Dans les galeries du musée Condé, 1 000 peintures vous accueillent dans une mise en scène inchangée depuis 1897. 

Vous passez des appartements princiers du XVIIe siècle au cabinet intime réservé aux Raphaël, puis à la bibliothèque de 30 000 volumes. 
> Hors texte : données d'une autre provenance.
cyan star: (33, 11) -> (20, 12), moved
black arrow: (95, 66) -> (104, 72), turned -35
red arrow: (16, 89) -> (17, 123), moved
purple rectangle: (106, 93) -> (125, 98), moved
À l’extérieur, suivez le Grand Parterre qui s'étend jusqu'au Grand Canal. Le jardin anglais vous mène ensuite au Hameau. Dans les Grandes Écuries, véritable palais pour chevaux plongez, dans l’univers équestre.

La Galerie de Peinture

Dans les salles du Grand Château, les tableaux se serrent sur les cimaises en plusieurs rangées superposées, Fra Angelico côtoyant Ingres, Poussin répondant à Watteau : aucun siècle, aucune école n'ordonne l'accrochage. Ce n'est pas la vision d'un conservateur, mais celle d'un collectionneur, le duc d’Aumale, qui a réuni des œuvres du XIVe au XIXe siècle.

Traversez la Rotonde, puis la Tribune, avant de rejoindre le Cabinet des Clouet, où s'alignent les portraits des rois et courtisans de la cour des Valois.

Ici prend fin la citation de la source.